The profits mean that 721 partners will receive an average payout of £822,000, up almost 10% from £750,000 last year. The increase in profits was driven by a 10.5% rise in consulting revenues, with the group’s core auditing practice growing by just 0.3%.
It is the first time in three years that Deloitte partners have enjoyed an increase in the payout, with accountancy firms under pressure from new regulations that force large companies to change their auditors more regularly.
The firm’s senior partner and chief executive, David Sproul, took home £2.8m, up from £2.6m last year, but well down on the £5.7m his predecessor John Connolly earned at the height of the boom in 2008. Back then, Deloitte’s 651 partners pocketed £970,000 each.

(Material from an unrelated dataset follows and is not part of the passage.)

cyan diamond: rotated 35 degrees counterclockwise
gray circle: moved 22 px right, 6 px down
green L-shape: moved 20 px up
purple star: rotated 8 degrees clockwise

The mainstay of the firm’s consultancy work was provided by Tesco, after Britain’s biggest retailer uncovered an accounting scandal that led to the departure of several senior executives and sparked investigations by the Serious Fraud Office, the Financial Reporting Council and a grocery industry watchdog.
Tesco subsequently announced in May that Deloitte would become its new auditor, replacing PwC, which had held the role for 32 years. Deloitte declined to reveal how much Tesco had paid for the consultancy work.

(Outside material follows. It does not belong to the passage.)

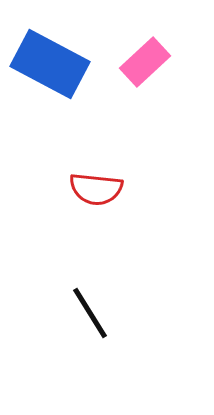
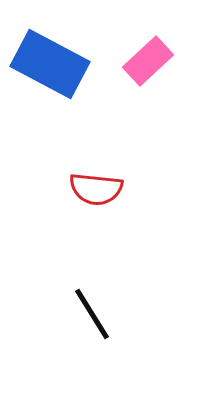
pink rectangle: moved 3 px right, 1 px up
black line: moved 2 px right, 1 px down
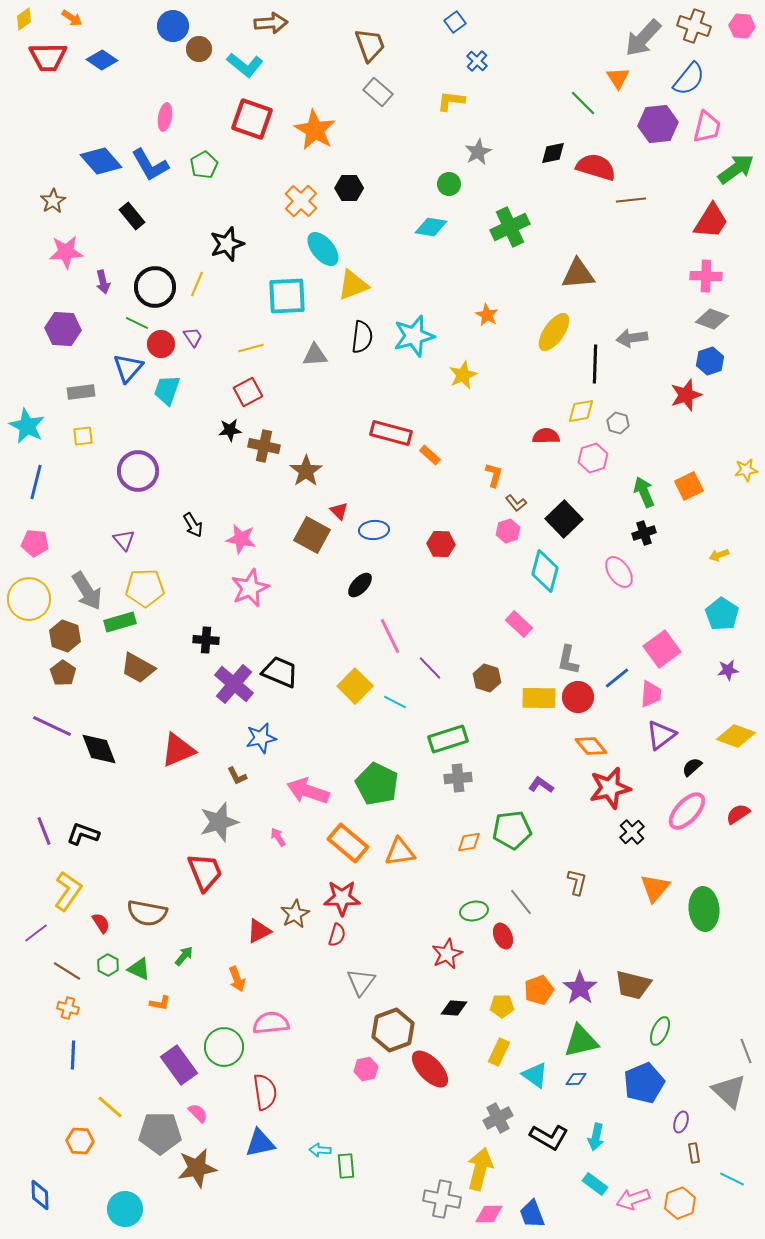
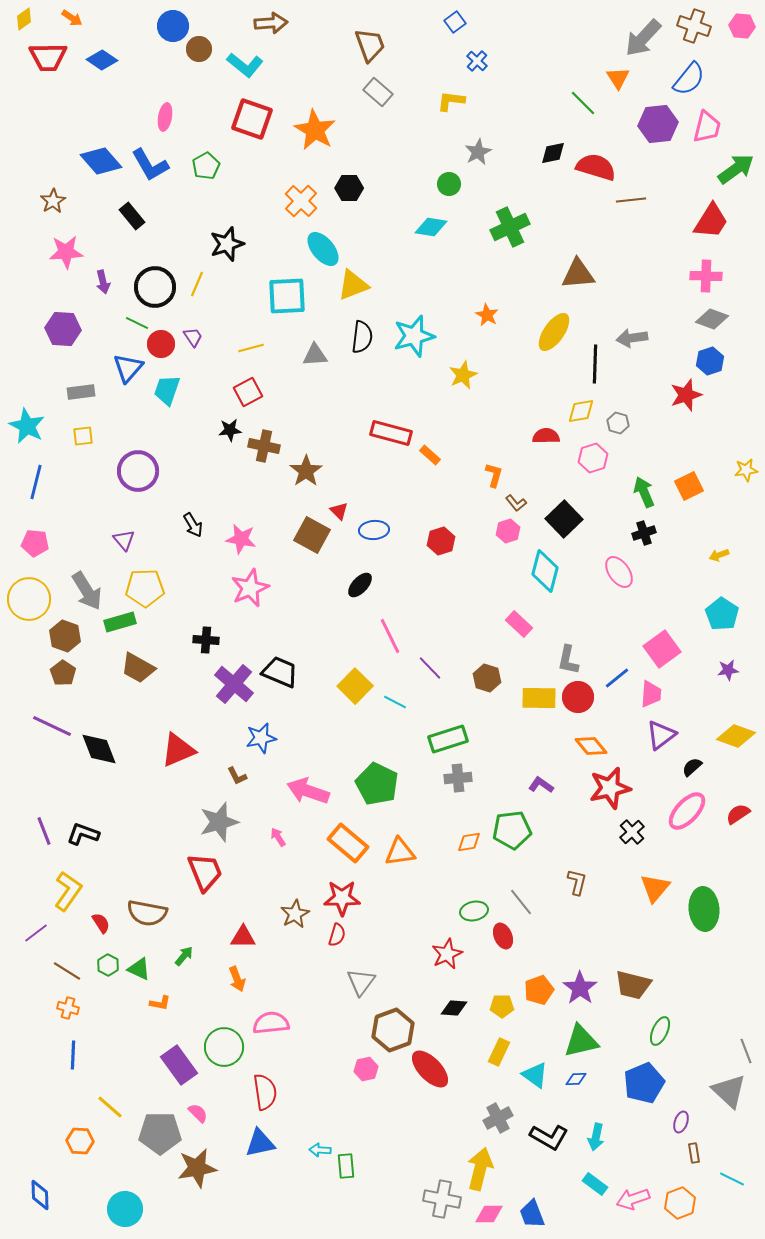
green pentagon at (204, 165): moved 2 px right, 1 px down
red hexagon at (441, 544): moved 3 px up; rotated 20 degrees counterclockwise
red triangle at (259, 931): moved 16 px left, 6 px down; rotated 28 degrees clockwise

Sproul said the last 12 months had been marked by improved economic conditions and stronger business confidence.
Deloitte also published its gender pay gap in the results, which stands at 17.8%. The firm said this was 1.3 points below the national average, and fell to 1.5 points when comparing male and female employees at the same grade.
“This illustrates that for Deloitte, the issue is far less about how we pay our people and more about the number of women employed at senior grades,” Sproul said.

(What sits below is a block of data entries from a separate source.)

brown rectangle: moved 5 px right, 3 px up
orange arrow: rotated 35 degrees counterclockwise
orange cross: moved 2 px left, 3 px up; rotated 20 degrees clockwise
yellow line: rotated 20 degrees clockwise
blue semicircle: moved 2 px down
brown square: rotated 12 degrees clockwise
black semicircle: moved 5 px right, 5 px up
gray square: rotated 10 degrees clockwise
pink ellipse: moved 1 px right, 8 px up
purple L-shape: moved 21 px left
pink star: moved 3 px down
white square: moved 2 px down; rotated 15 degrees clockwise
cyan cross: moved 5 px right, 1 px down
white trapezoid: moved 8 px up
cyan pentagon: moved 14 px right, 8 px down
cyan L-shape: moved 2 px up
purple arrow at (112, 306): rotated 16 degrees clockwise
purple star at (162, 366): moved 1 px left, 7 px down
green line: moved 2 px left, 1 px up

“We are determined to improve the retention of women within our firm and our representation of women in senior positions.
“We have an ambition that 25% of our partners will be women by 2020, and in June we announced the promotion of 22 new female partners. We have also taken a number of steps to support these objectives, most recently introducing a return-to-work initiative designed to support women back into employment.
“We believe that without a representative share of senior female employees, average pay will never truly equalise. This is something we are working very hard to resolve.”
Deloitte’s results for the year to 31 May show total revenues rose 6.4% to £2.7bn, with profits up 7% to £593m. Sproul said, however, that there had been hesitation in the economy in the run-up to the general election in May and warned of further uncertainties.
“Concerns remain over fragility in the eurozone and turbulence in the Chinese economy, whilst the UK’s position in the EU must be resolved quickly to avoid it becoming a drag on business investment,” he said.
“However, our new financial year has started brightly and we are optimistic that overall, the outlook remains positive for the UK in an evolving global economy.”